Érase una vez, el orden
Hoy, como nunca, nuestro fútbol cambió una de sus credenciales. La imagen de los clubes cordobeses yéndose de pretemporada con sus refuerzos listos (con el título de tales y no de incorporaciones experimentales) es una de ellas.
Érase una vez el fútbol de Córdoba, representado en AFA por Talleres, Belgrano, Instituto, Racing y Juniors........................................................"Mucho gusto, soy Luciano De Bruno", fue el título con el que este diario abrió la crónica del primer partido de Talleres en la temporada 2003/2004. El 1-1 ante Arsenal, en Buenos Aires, estaba representado en la historia del autor del gol de Talleres, quien reconoció que al convertir el penal, se asociaron a su festejo varios compañeros a los que no les conocía ni el nombre. El ex Rosario Central había firmado su contrato sólo un par de días antes, en Córdoba, y un día después se había sumado a la delegación en Capital Federal. El lunes siguiente cumpliría recién su primer entrenamiento junto al plantel.
También jugaron Aldo Osorio y Julián Maidana, quienes llegaron al hotel de la concentración el mismo día del partido. Ese Talleres de José Omar Pastoriza (la directiva, con Carlos Dossetti como referente, le pagaba 33 mil dólares mensuales, pero no había agua en la Boutique para entrenar) llegó a Buenos Aires con 18 jugadores, pero en el camino perdió uno y sumó los tres mencionados. Como no llegó el pase internacional de Gustavo Fuentes, que iba a ser titular, tuvo que seguir el partido desde la tribuna. Además, como persistían inhibiciones, los 11 jugadores incorporados tuvieron que presentar recursos de amparo.

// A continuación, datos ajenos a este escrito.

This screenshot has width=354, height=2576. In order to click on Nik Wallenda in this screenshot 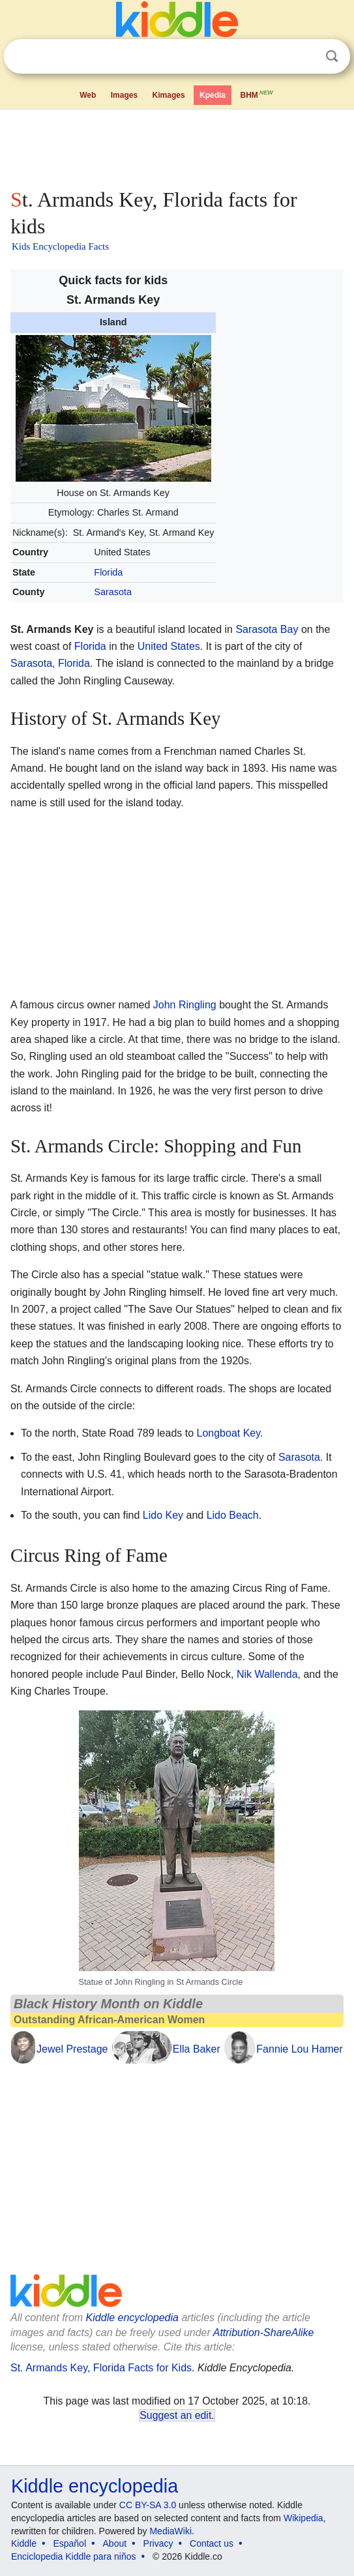, I will do `click(267, 1674)`.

Apenas 20 días después de haber revalidado su condición de equipo de Primera División, ganándole la reválida a San Martín de Mendoza, Talleres iniciaba así su participación en la temporada 2003/2004, con un objetivo excluyente: escapar del descenso. Al final, se fue........................................................Era agosto de 2002, Belgrano iniciaba su primera participación en la B Nacional con un plantel formado por Córdoba Celeste (la firma de Norberto Castaños, los Manzanares y Carlos Bustos, que luego fue vendida a Armando Pérez). El partido fue ante Juventud Antoniana y la derrota comenzó a gestarse en la previa.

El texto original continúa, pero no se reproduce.